Exercise directions ::
Among the entries that follow, find the lines containing the string "gwiazd" and copy them.

Data in this exercise ::
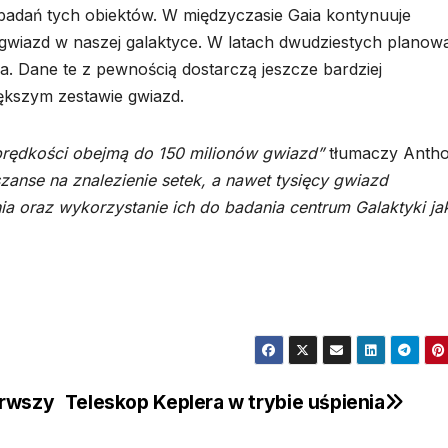
badań tych obiektów. W międzyczasie Gaia kontynuuje
gwiazd w naszej galaktyce. W latach dwudziestych planow
ia. Dane te z pewnością dostarczą jeszcze bardziej
iększym zestawie gwiazd.
prędkości obejmą do 150 milionów gwiazd”
tłumaczy Anth
zanse na znalezienie setek, a nawet tysięcy gwiazd
 oraz wykorzystanie ich do badania centrum Galaktyki jak
erwszy
Teleskop Keplera w trybie uśpienia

Reply ::
gwiazd w naszej galaktyce. W latach dwudziestych planow
iększym zestawie gwiazd.
prędkości obejmą do 150 milionów gwiazd”
zanse na znalezienie setek, a nawet tysięcy gwiazd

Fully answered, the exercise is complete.